In those cases, I am finding that the query does not return the first occurrence of the substring. Does anyone know what I am doing wrong?
For example:
If I have this data:
create table data1
(full_text text, name text);
insert into data1 (full_text)
values ('I 56, donkey, moon, I 92')
I am using
UPDATE data1
SET name = substring(full_text from '%#"I ([0-9]{1,3})#"%' for '#')
and I want to get 'I 56'
not 'I 92'
Upvotes: 11
Views: 15121
Reputation: 447
Try the following expression. It will return the first occurrence:
SUBSTRING(full_text, 'I [0-9]{1,3}')
Upvotes: 2
Reputation: 4824
You can use regexp_match()
In PostgreSQL 10+
select regexp_match('I 56, donkey, moon, I 92', 'I [0-9]{1,3}');
Quote from documentation:
In most cases regexp_matches() should be used with the g flag, since if you only want the first match, it's easier and more efficient to use regexp_match(). However, regexp_match() only exists in PostgreSQL version 10 and up.
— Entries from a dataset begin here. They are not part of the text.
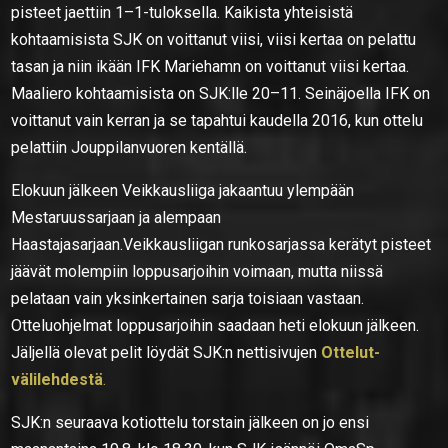
pisteet jaettiin 1–1-tuloksella. Kaikista yhteisistä
kohtaamisista SJK on voittanut viisi, viisi kertaa on pelattu
tasan ja niin ikään IFK Mariehamn on voittanut viisi kertaa.
Maaliero kohtaamisista on SJK:lle 20–11. Seinäjoella IFK on
voittanut vain kerran ja se tapahtui kaudella 2016, kun ottelu
pelattiin Jouppilanvuoren kentällä.
Elokuun jälkeen Veikkausliiga jakaantuu ylempään
Mestaruussarjaan ja alempaan
Haastajasarjaan.Veikkausliigan runkosarjassa kerätyt pisteet
jäävät molempiin loppusarjoihin voimaan, mutta niissä
pelataan vain yksinkertainen sarja toisiaan vastaan.
Otteluohjelmat loppusarjoihin saadaan heti elokuun jälkeen.
Jäljellä olevat pelit löydät SJK:n nettisivujen
Ottelut-
välilehdestä
.
SJK:n seuraava kotiottelu torstain jälkeen on jo ensi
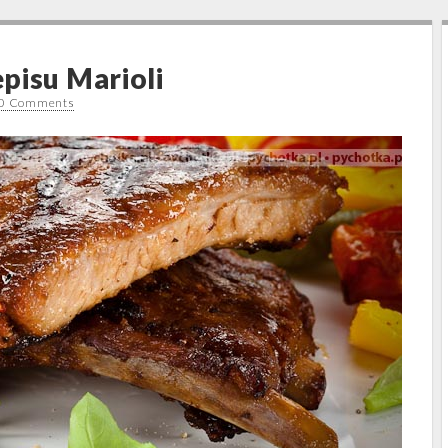
pisu Marioli
0 Comments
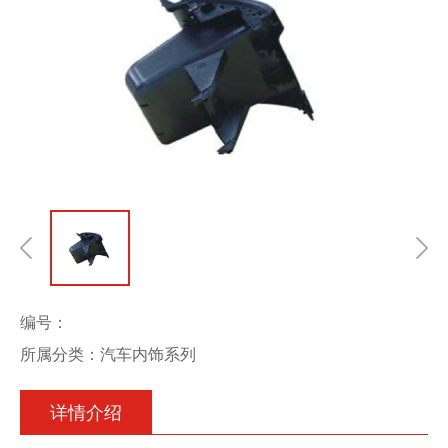
编号：
所属分类：汽车内饰系列
详情介绍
When working in older versions, a common trick is to place a regexp_matches() call in a sub-select...
Upvotes: 0
Reputation:
You can use regexp_matches()
instead:
update data1
set full_text = (regexp_matches(full_text, 'I [0-9]{1,3}'))[1];
As no additional flag is passed, regexp_matches()
only returns the first match - but it returns an array so you need to pick the first (and only) element from the result (that's the [1]
part)
It is probably a good idea to limit the update to only rows that would match the regex in the first place:
update data1
set full_text = (regexp_matches(full_text, 'I [0-9]{1,3}'))[1]
where full_text ~ 'I [0-9]{1,3}'
Upvotes: 15